** Exercise inputs follows **
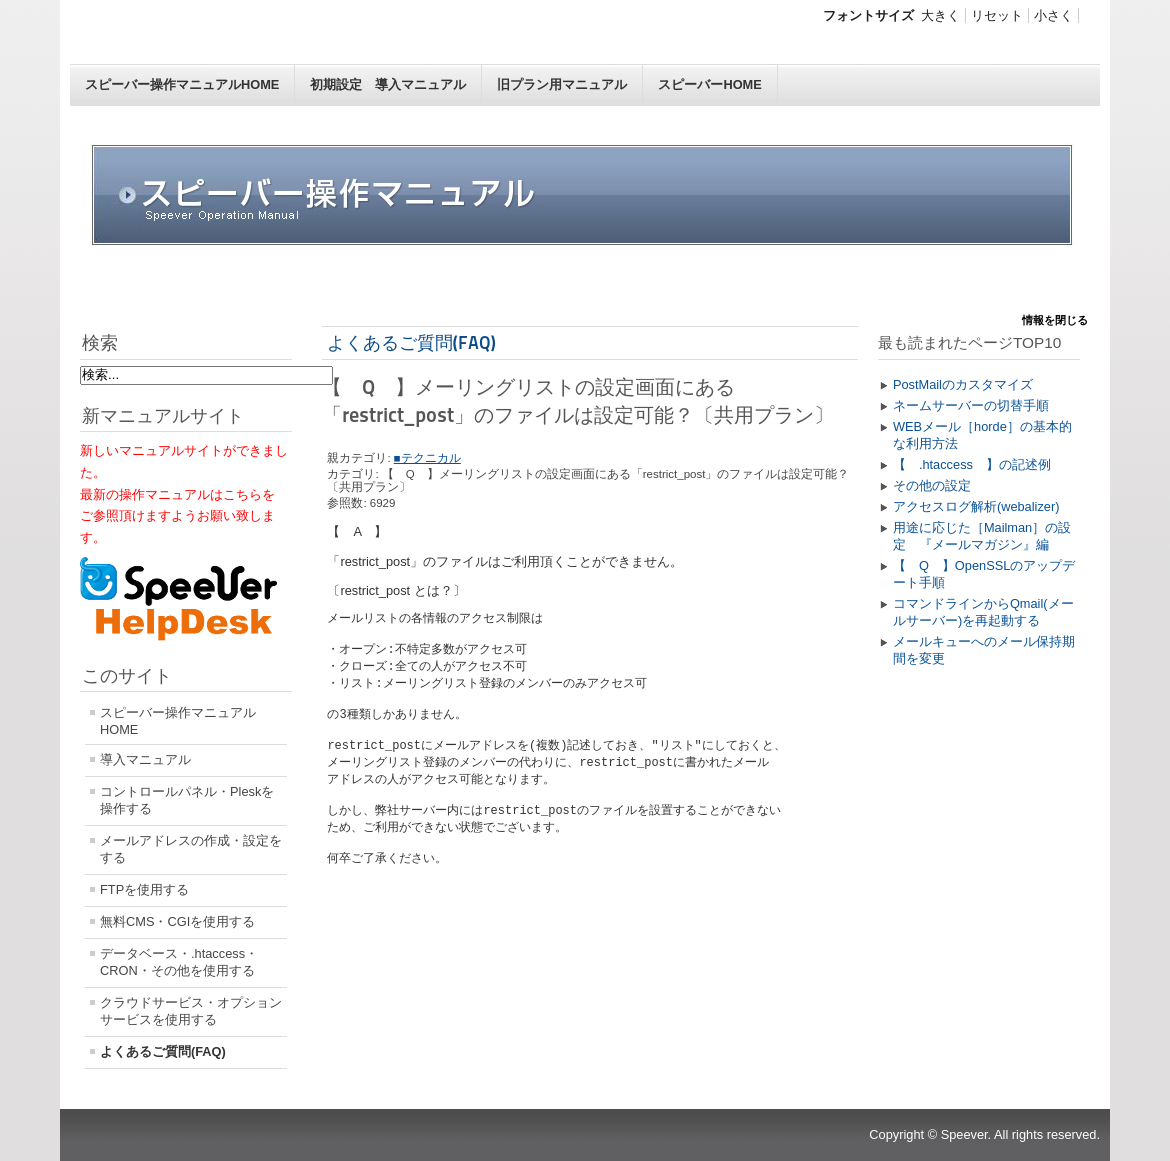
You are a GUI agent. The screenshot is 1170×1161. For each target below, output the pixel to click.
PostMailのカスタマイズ (963, 384)
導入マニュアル (145, 759)
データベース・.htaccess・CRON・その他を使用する (179, 962)
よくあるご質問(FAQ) (163, 1051)
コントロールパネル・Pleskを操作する (187, 800)
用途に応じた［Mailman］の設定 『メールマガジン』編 (982, 536)
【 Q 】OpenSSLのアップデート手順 (984, 574)
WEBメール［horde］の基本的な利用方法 (982, 435)
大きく (940, 15)
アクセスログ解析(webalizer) (976, 506)
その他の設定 (932, 485)
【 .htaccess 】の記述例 (972, 464)
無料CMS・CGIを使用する (177, 921)
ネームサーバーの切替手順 (971, 405)
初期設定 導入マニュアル (388, 84)
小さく (1053, 15)
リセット (997, 15)
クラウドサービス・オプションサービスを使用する (191, 1011)
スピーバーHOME (709, 84)
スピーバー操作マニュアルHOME (182, 84)
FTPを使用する (144, 889)
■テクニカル (427, 458)
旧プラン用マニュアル (562, 84)
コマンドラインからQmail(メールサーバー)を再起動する (983, 612)
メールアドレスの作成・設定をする (191, 849)
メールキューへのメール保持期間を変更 (984, 650)
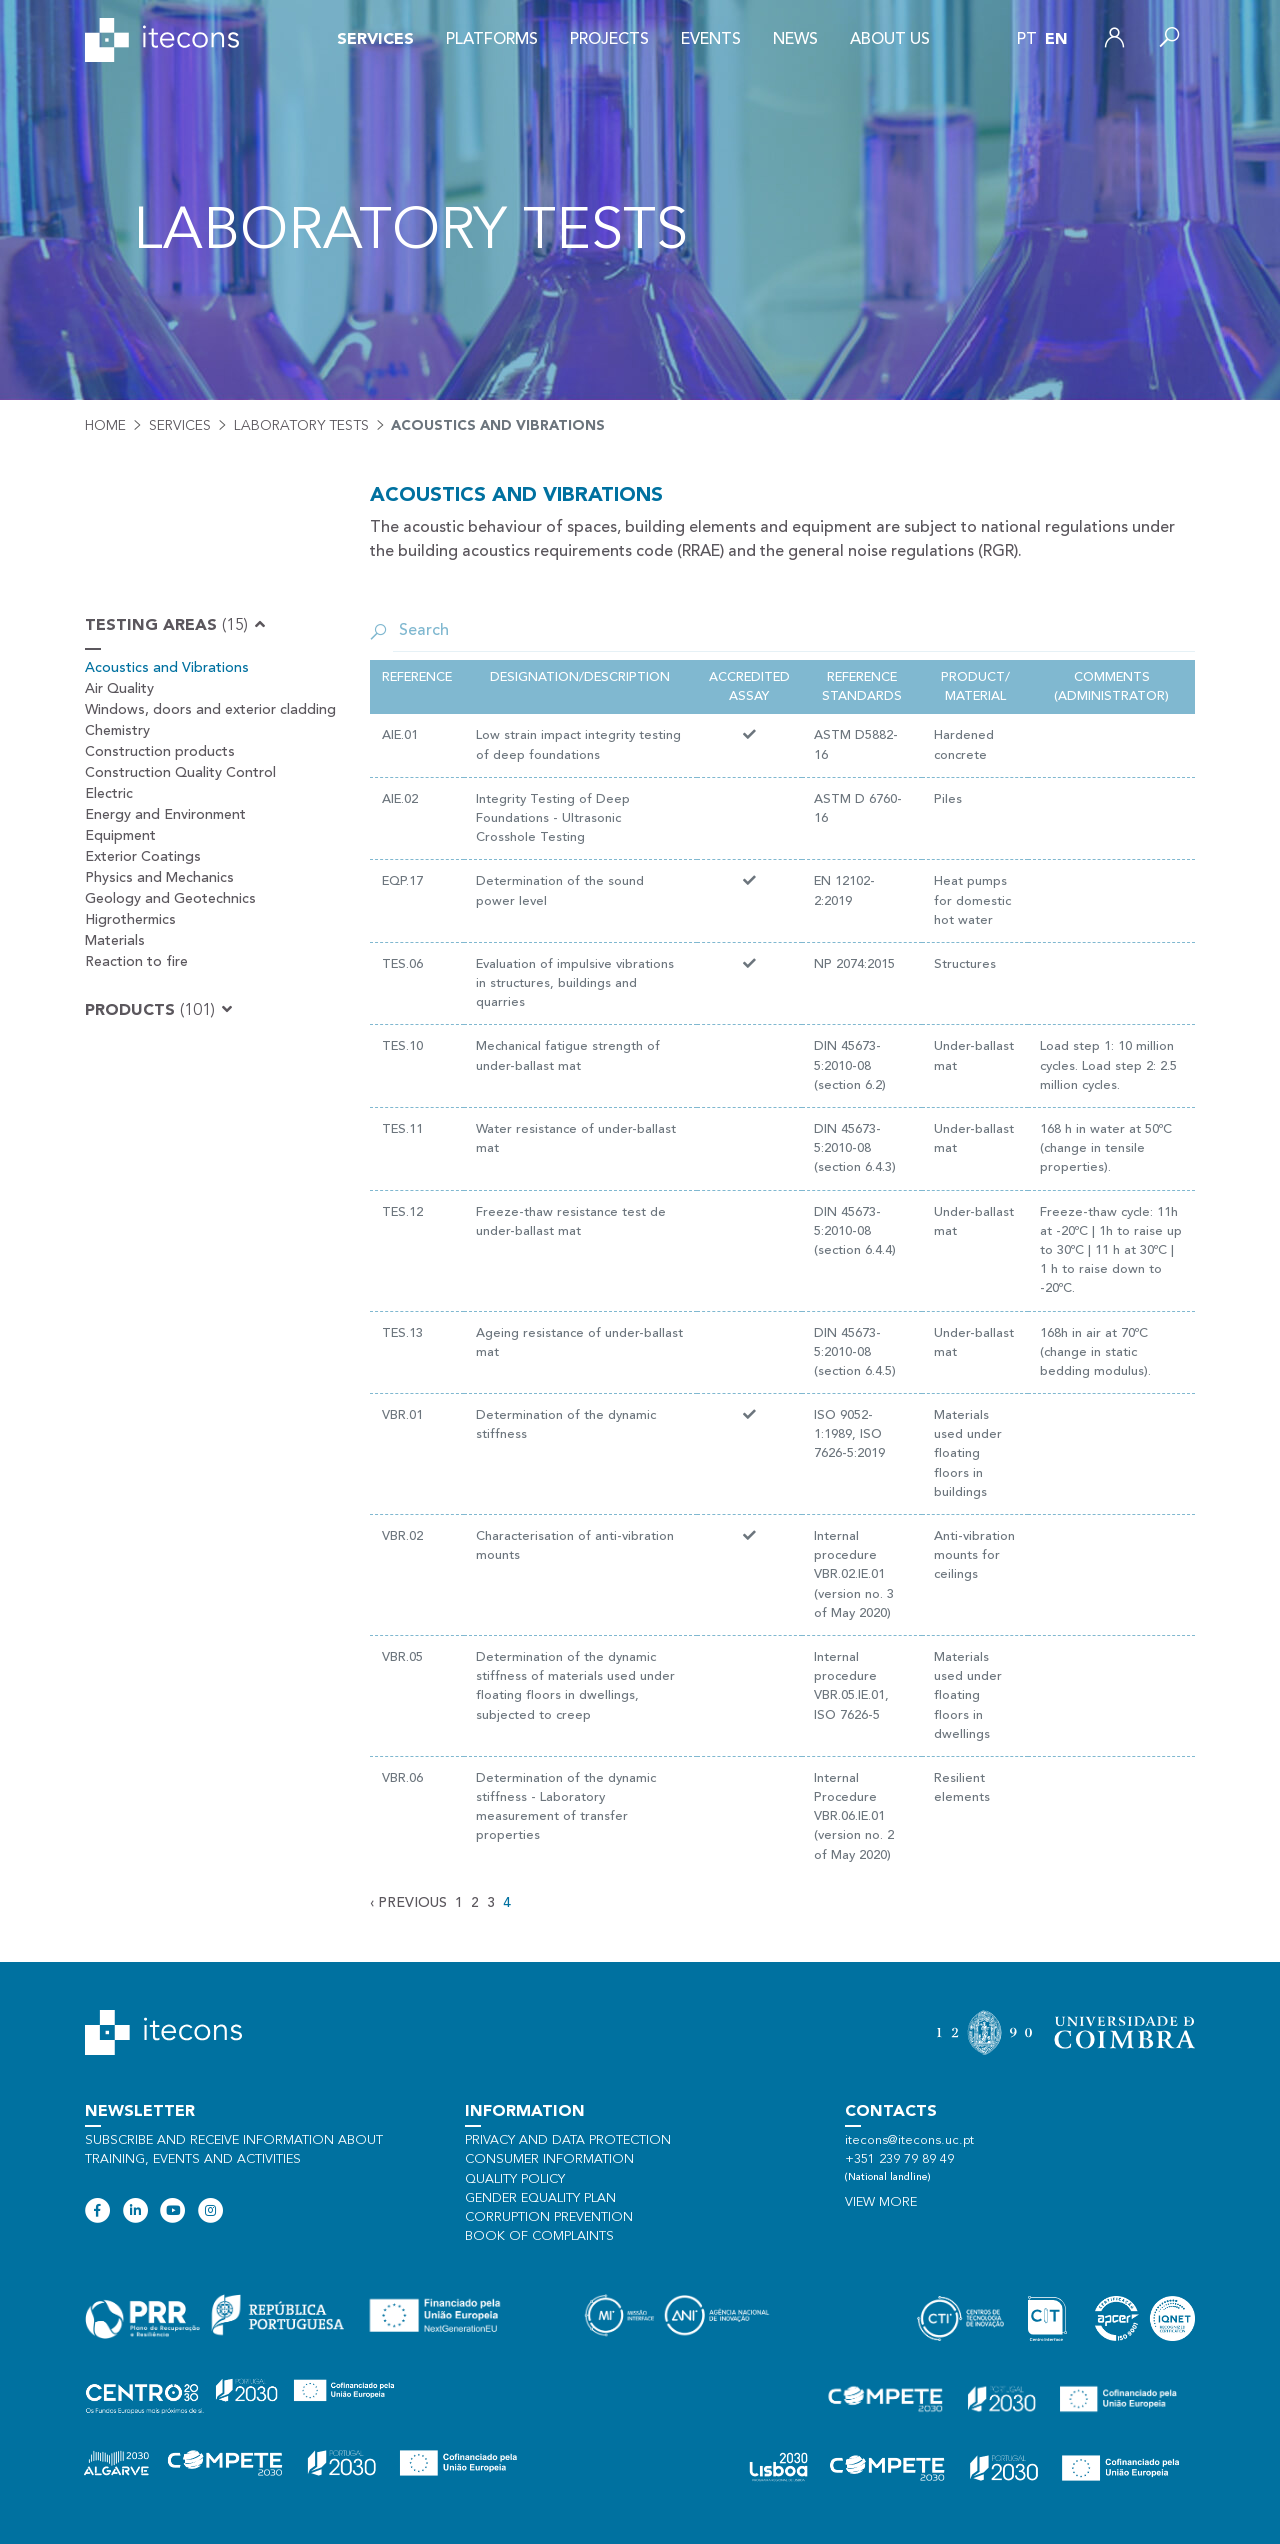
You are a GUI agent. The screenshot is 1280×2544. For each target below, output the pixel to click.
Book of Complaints (539, 2236)
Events (711, 40)
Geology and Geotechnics (170, 899)
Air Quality (119, 689)
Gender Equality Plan (540, 2198)
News (795, 40)
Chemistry (117, 731)
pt (1027, 40)
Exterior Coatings (143, 857)
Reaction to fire (136, 962)
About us (890, 40)
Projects (609, 40)
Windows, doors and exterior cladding (210, 710)
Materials (115, 941)
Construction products (160, 752)
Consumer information (549, 2159)
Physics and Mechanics (159, 878)
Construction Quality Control (180, 773)
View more (881, 2202)
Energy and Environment (165, 815)
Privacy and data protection (568, 2140)
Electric (109, 794)
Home (105, 426)
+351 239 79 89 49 (899, 2159)
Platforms (492, 40)
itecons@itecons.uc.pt (909, 2140)
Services (375, 40)
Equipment (120, 836)
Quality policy (515, 2179)
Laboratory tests (301, 426)
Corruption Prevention (549, 2217)
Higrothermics (130, 920)
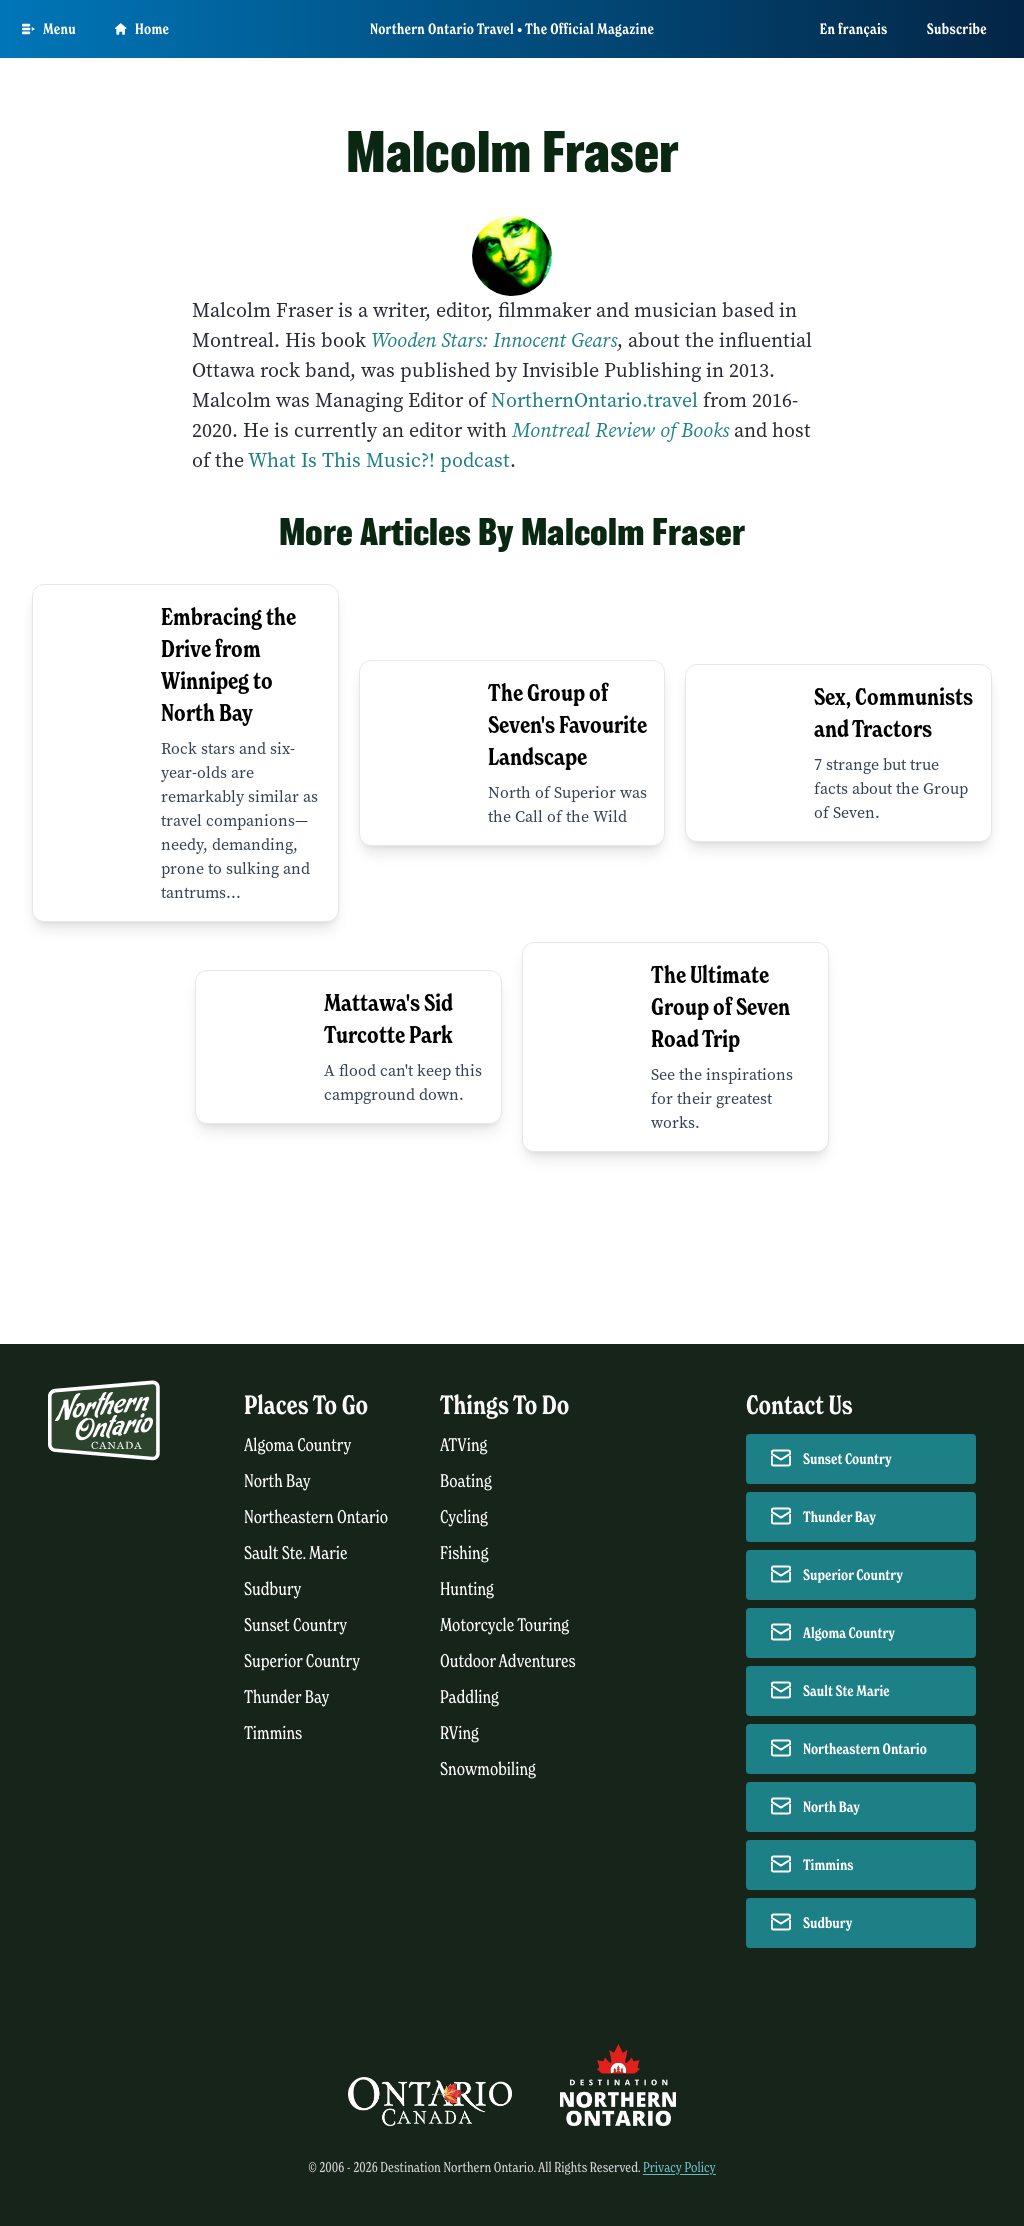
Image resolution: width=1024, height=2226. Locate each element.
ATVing (463, 1445)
** End of Exercise inputs **
Your task: Having located the line with "News (795, 40)", transcribe exactly and only the lines from it to the final line of the material, skipping the pictures.

Answer to this exercise:
News (795, 40)
Chemistry (117, 731)
pt (1027, 40)
Exterior Coatings (143, 857)
Reaction to fire (136, 962)
About us (890, 40)
Projects (609, 40)
Windows, doors and exterior cladding (210, 710)
Materials (115, 941)
Construction products (160, 752)
Consumer information (549, 2159)
Physics and Mechanics (159, 878)
Construction Quality Control (180, 773)
View more (881, 2202)
Energy and Environment (165, 815)
Privacy and data protection (568, 2140)
Electric (109, 794)
Home (105, 426)
+351 239 79 89 49 (899, 2159)
Platforms (492, 40)
itecons@itecons.uc.pt (909, 2140)
Services (375, 40)
Equipment (120, 836)
Quality policy (515, 2179)
Laboratory tests (301, 426)
Corruption Prevention (549, 2217)
Higrothermics (130, 920)
Image resolution: width=1024, height=2226. Locate each element.
ATVing (463, 1445)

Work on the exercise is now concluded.